*** Data to use Section Begins ***

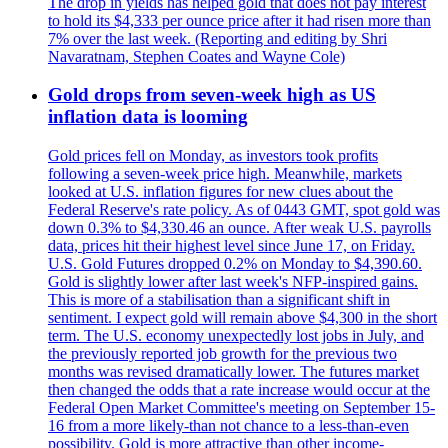
The drop in yields has helped gold that does not pay interest
to hold its $4,333 per ounce price after it had risen more than
7% over the last week. (Reporting and editing by Shri
Navaratnam, Stephen Coates and Wayne Cole)
Gold drops from seven-week high as US
inflation data is looming
Gold prices fell on Monday, as investors took profits
following a seven-week price high. Meanwhile, markets
looked at U.S. inflation figures for new clues about the
Federal Reserve's rate policy. As of 0443 GMT, spot gold was
down 0.3% to $4,330.46 an ounce. After weak U.S. payrolls
data, prices hit their highest level since June 17, on Friday.
U.S. Gold Futures dropped 0.2% on Monday to $4,390.60.
Gold is slightly lower after last week's NFP-inspired gains.
This is more of a stabilisation than a significant shift in
sentiment. I expect gold will remain above $4,300 in the short
term. The U.S. economy unexpectedly lost jobs in July, and
the previously reported job growth for the previous two
months was revised dramatically lower. The futures market
then changed the odds that a rate increase would occur at the
Federal Open Market Committee's meeting on September 15-
16 from a more likely-than not chance to a less-than-even
possibility. Gold is more attractive than other income-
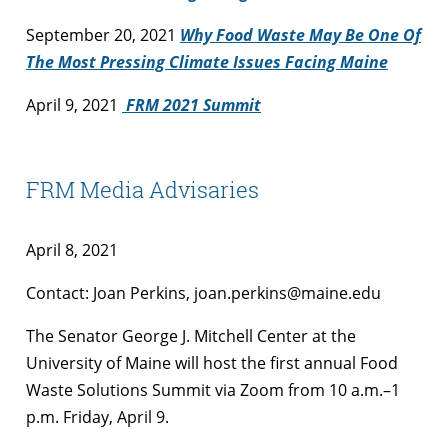
September 20, 2021
Why Food Waste May Be One Of
The Most Pressing Climate Issues Facing Maine
April 9, 2021
FRM 2021 Summit
FRM Media Advisaries
April 8, 2021
Contact: Joan Perkins, joan.perkins@maine.edu
The Senator George J. Mitchell Center at the
University of Maine will host the first annual Food
Waste Solutions Summit via Zoom from 10 a.m.–1
p.m. Friday, April 9.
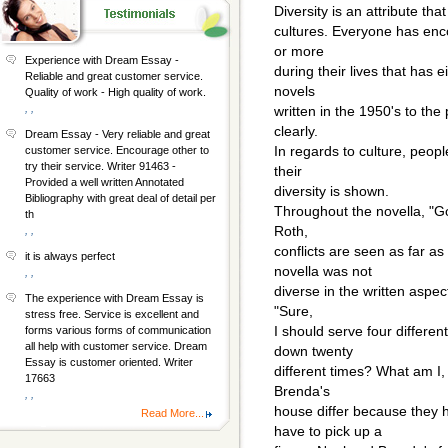
Diversity is an attribute th
cultures. Everyone has enco
or more
Experience with Dream Essay -
during their lives that has 
Reliable and great customer service.
novels
Quality of work - High quality of work.
, ,
written in the 1950's to the
clearly.
Dream Essay - Very reliable and great
In regards to culture, peop
customer service. Encourage other to
try their service. Writer 91463 -
their
Provided a well written Annotated
diversity is shown.
Bibliography with great deal of detail per
Throughout the novella, "G
th
Roth,
, ,
conflicts are seen as far as
it is always perfect
novella was not
, ,
diverse in the written aspect
The experience with Dream Essay is
"Sure,
stress free. Service is excellent and
I should serve four differen
forms various forms of communication
all help with customer service. Dream
down twenty
Essay is customer oriented. Writer
different times? What am I,
17663
Brenda's
, ,
house differ because they
Read More...
have to pick up a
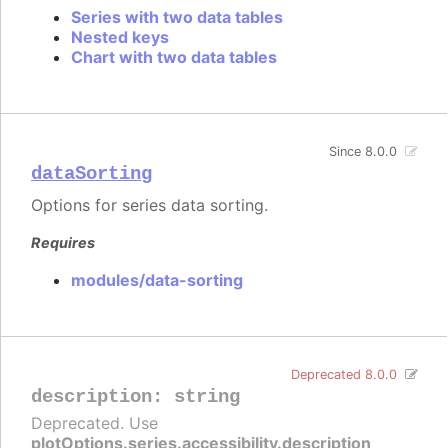
Series with two data tables
Nested keys
Chart with two data tables
Since 8.0.0
dataSorting
Options for series data sorting.
Requires
modules/data-sorting
Deprecated 8.0.0
description
:
string
Deprecated. Use
plotOptions.series.accessibility.description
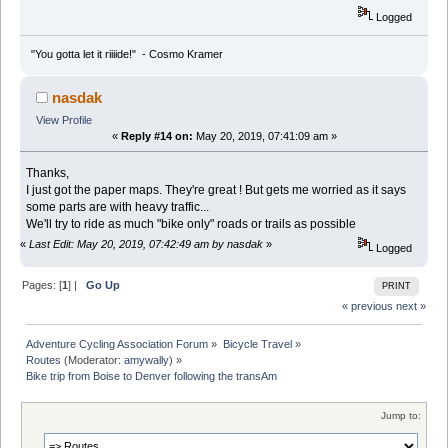
Logged
"You gotta let it riiiide!" - Cosmo Kramer
nasdak
View Profile
«
Reply #14 on:
May 20, 2019, 07:41:09 am »
Thanks,
I just got the paper maps. They're great ! But gets me worried as it says
some parts are with heavy traffic...
We'll try to ride as much "bike only" roads or trails as possible
«
Last Edit: May 20, 2019, 07:42:49 am by nasdak
»
Logged
Pages: [
1
] |
Go Up
PRINT
« previous
next »
Adventure Cycling Association Forum
»
Bicycle Travel
»
Routes
(Moderator:
amywally
) »
Bike trip from Boise to Denver following the transAm
Jump to:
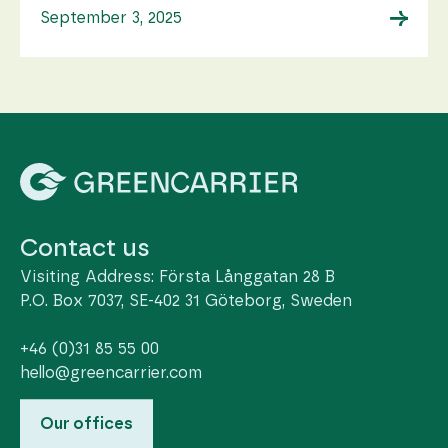
→
September 3, 2025
Contact us
Visiting Address: Första Långgatan 28 B
P.O. Box 7037, SE-402 31 Göteborg, Sweden
+46 (0)31 85 55 00
hello@greencarrier.com
Our offices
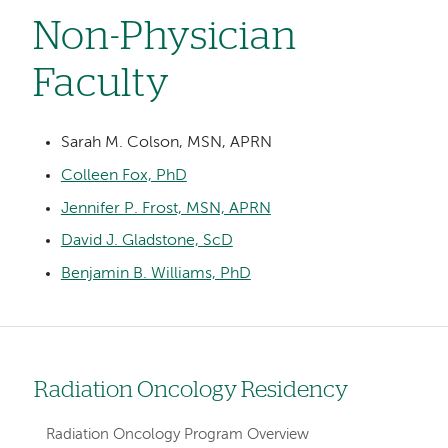
Non-Physician
Faculty
Sarah M. Colson, MSN, APRN
Colleen Fox, PhD
Jennifer P. Frost, MSN, APRN
David J. Gladstone, ScD
Benjamin B. Williams, PhD
Radiation Oncology Residency
Left
hand
Radiation Oncology Program Overview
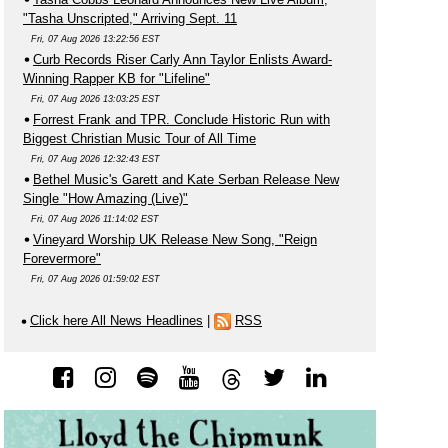
"Tasha Unscripted," Arriving Sept. 11
Fri, 07 Aug 2026 13:22:56 EST
Curb Records Riser Carly Ann Taylor Enlists Award-
Winning Rapper KB for "Lifeline"
Fri, 07 Aug 2026 13:03:25 EST
Forrest Frank and TPR. Conclude Historic Run with
Biggest Christian Music Tour of All Time
Fri, 07 Aug 2026 12:32:43 EST
Bethel Music's Garett and Kate Serban Release New
Single "How Amazing (Live)"
Fri, 07 Aug 2026 11:14:02 EST
Vineyard Worship UK Release New Song, "Reign
Forevermore"
Fri, 07 Aug 2026 01:59:02 EST
Click here All News Headlines
|
RSS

*** Data to use Section Ends ***

• Exercise objective:
Your answer must be an exact copy of the records, free of images.

• Task output:
The drop in yields has helped gold that does not pay interest
to hold its $4,333 per ounce price after it had risen more than
7% over the last week. (Reporting and editing by Shri
Navaratnam, Stephen Coates and Wayne Cole)
Gold drops from seven-week high as US
inflation data is looming
Gold prices fell on Monday, as investors took profits
following a seven-week price high. Meanwhile, markets
looked at U.S. inflation figures for new clues about the
Federal Reserve's rate policy. As of 0443 GMT, spot gold was
down 0.3% to $4,330.46 an ounce. After weak U.S. payrolls
data, prices hit their highest level since June 17, on Friday.
U.S. Gold Futures dropped 0.2% on Monday to $4,390.60.
Gold is slightly lower after last week's NFP-inspired gains.
This is more of a stabilisation than a significant shift in
sentiment. I expect gold will remain above $4,300 in the short
term. The U.S. economy unexpectedly lost jobs in July, and
the previously reported job growth for the previous two
months was revised dramatically lower. The futures market
then changed the odds that a rate increase would occur at the
Federal Open Market Committee's meeting on September 15-
16 from a more likely-than not chance to a less-than-even
possibility. Gold is more attractive than other income-
September 20, 2021
Why Food Waste May Be One Of
The Most Pressing Climate Issues Facing Maine
April 9, 2021
FRM 2021 Summit
FRM Media Advisaries
April 8, 2021
Contact: Joan Perkins, joan.perkins@maine.edu
The Senator George J. Mitchell Center at the
University of Maine will host the first annual Food
Waste Solutions Summit via Zoom from 10 a.m.–1
p.m. Friday, April 9.
Diversity is an attribute th
cultures. Everyone has enco
or more
Experience with Dream Essay -
during their lives that has 
Reliable and great customer service.
novels
Quality of work - High quality of work.
, ,
written in the 1950's to the
clearly.
Dream Essay - Very reliable and great
In regards to culture, peop
customer service. Encourage other to
try their service. Writer 91463 -
their
Provided a well written Annotated
diversity is shown.
Bibliography with great deal of detail per
Throughout the novella, "G
th
Roth,
, ,
conflicts are seen as far as
it is always perfect
novella was not
, ,
diverse in the written aspect
The experience with Dream Essay is
"Sure,
stress free. Service is excellent and
I should serve four differen
forms various forms of communication
all help with customer service. Dream
down twenty
Essay is customer oriented. Writer
different times? What am I,
17663
Brenda's
, ,
house differ because they
Read More...
have to pick up a
Series with two data tables
Nested keys
Chart with two data tables
Since 8.0.0
dataSorting
Options for series data sorting.
Requires
modules/data-sorting
Deprecated 8.0.0
description
:
string
Deprecated. Use
plotOptions.series.accessibility.description
Logged
"You gotta let it riiiide!" - Cosmo Kramer
nasdak
View Profile
«
Reply #14 on:
May 20, 2019, 07:41:09 am »
Thanks,
I just got the paper maps. They're great ! But gets me worried as it says
some parts are with heavy traffic...
We'll try to ride as much "bike only" roads or trails as possible
«
Last Edit: May 20, 2019, 07:42:49 am by nasdak
»
Logged
Pages: [
1
] |
Go Up
PRINT
« previous
next »
Adventure Cycling Association Forum
»
Bicycle Travel
»
Routes
(Moderator:
amywally
) »
Bike trip from Boise to Denver following the transAm
Jump to:
→
September 3, 2025
Contact us
Visiting Address: Första Långgatan 28 B
P.O. Box 7037, SE-402 31 Göteborg, Sweden
+46 (0)31 85 55 00
hello@greencarrier.com
Our offices
Non-Physician
Faculty
Sarah M. Colson, MSN, APRN
Colleen Fox, PhD
Jennifer P. Frost, MSN, APRN
David J. Gladstone, ScD
Benjamin B. Williams, PhD
Radiation Oncology Residency
Left
hand
Radiation Oncology Program Overview
"Tasha Unscripted," Arriving Sept. 11
Fri, 07 Aug 2026 13:22:56 EST
Curb Records Riser Carly Ann Taylor Enlists Award-
Winning Rapper KB for "Lifeline"
Fri, 07 Aug 2026 13:03:25 EST
Forrest Frank and TPR. Conclude Historic Run with
Biggest Christian Music Tour of All Time
Fri, 07 Aug 2026 12:32:43 EST
Bethel Music's Garett and Kate Serban Release New
Single "How Amazing (Live)"
Fri, 07 Aug 2026 11:14:02 EST
Vineyard Worship UK Release New Song, "Reign
Forevermore"
Fri, 07 Aug 2026 01:59:02 EST
Click here All News Headlines
|
RSS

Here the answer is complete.